In order to help hold the government and country together, and possibly also to gain personal reassurance as well as policy confirmation, Kissinger in particular cultivated the elite, among whom, however, he carefully picked and chose. "On a personal level I can never forget the graceful—I might almost say gentle—way in which Dean Acheson welcomed me to Washington when I arrived as national security adviser, and the wisdom and patience with which he sought thereafter to bridge the gap between the perceptions of a Harvard professor and the minimum requirements of reality," as Kissinger recalled in White House Years (1979). He was particularly gratified when Ambassador David K. E. Bruce, scion of an old Maryland family who had served as U.S. representative in London, Paris, and Bonn, agreed, at the age of seventy-two, to represent the Nixon administration in the difficult peace negotiations with the North Vietnamese in France. "We were on a long road, certain to be painful," Kissinger wrote. "But with David Bruce as a companion its burdens would be more bearable. And any effort to which he was willing to commit himself had a strong presumption of being in the national interest." The importance of the sustainment that Kissinger, an immigrant to America, received from his association with Establishment figures like the aristocratic Bruce, who seemed to represent as well as recognize the U.S. national interest, was surely profound, if difficult to estimate precisely.
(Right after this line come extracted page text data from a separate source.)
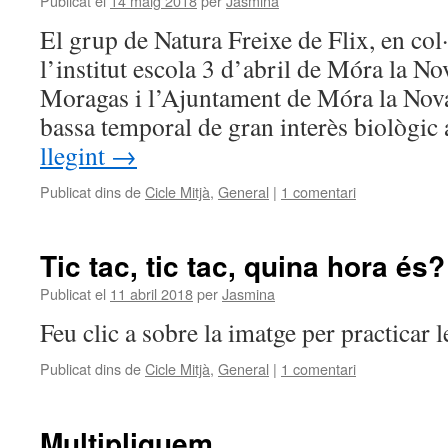
Publicat el
14 maig 2018
per
Jasmina
El grup de Natura Freixe de Flix, en co
l’institut escola 3 d’abril de Móra la No
Moragas i l’Ajuntament de Móra la Nov
bassa temporal de gran interès biològic
llegint
→
Publicat dins de
Cicle Mitjà
,
General
|
1 comentari
Tic tac, tic tac, quina hora és?
Publicat el
11 abril 2018
per
Jasmina
Feu clic a sobre la imatge per practicar l
Publicat dins de
Cicle Mitjà
,
General
|
1 comentari
Multipliquem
With the very different administration of Jimmy Carter, an almost complete outsider from Plains, Georgia, who had been a submarine officer in the U.S. Navy and a pro–civil rights governor of his home state, the Establishment seemed to have lost out. This would be a mistaken impression. In an attempt to formulate a completely new, post-Vietnam foreign policy consensus for the country on a different basis from the essentially power-oriented, "geopolitical" focus of the Nixon and subsequent Gerald Ford presidencies, President Carter emphasized human rights, nuclear disarmament, and "interdependence."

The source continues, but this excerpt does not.